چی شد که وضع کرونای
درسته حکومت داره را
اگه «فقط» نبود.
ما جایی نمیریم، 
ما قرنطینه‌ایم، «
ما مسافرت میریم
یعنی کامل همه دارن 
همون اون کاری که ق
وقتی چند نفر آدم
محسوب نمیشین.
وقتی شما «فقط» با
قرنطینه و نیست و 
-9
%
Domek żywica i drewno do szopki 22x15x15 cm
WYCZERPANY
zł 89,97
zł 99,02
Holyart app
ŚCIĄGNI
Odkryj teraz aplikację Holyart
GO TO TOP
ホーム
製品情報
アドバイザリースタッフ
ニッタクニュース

----

> EXERCISE DETAILS: An exact copy of all the records is what is needed here.

> SOLUTION BELOW:
چی شد که وضع کرونای
درسته حکومت داره را
اگه «فقط» نبود.
ما جایی نمیریم، 
ما قرنطینه‌ایم، «
ما مسافرت میریم
یعنی کامل همه دارن 
همون اون کاری که ق
وقتی چند نفر آدم
محسوب نمیشین.
وقتی شما «فقط» با
قرنطینه و نیست و 
-9
%
Domek żywica i drewno do szopki 22x15x15 cm
WYCZERPANY
zł 89,97
zł 99,02
Holyart app
ŚCIĄGNI
Odkryj teraz aplikację Holyart
GO TO TOP
ホーム
製品情報
アドバイザリースタッフ
ニッタクニュース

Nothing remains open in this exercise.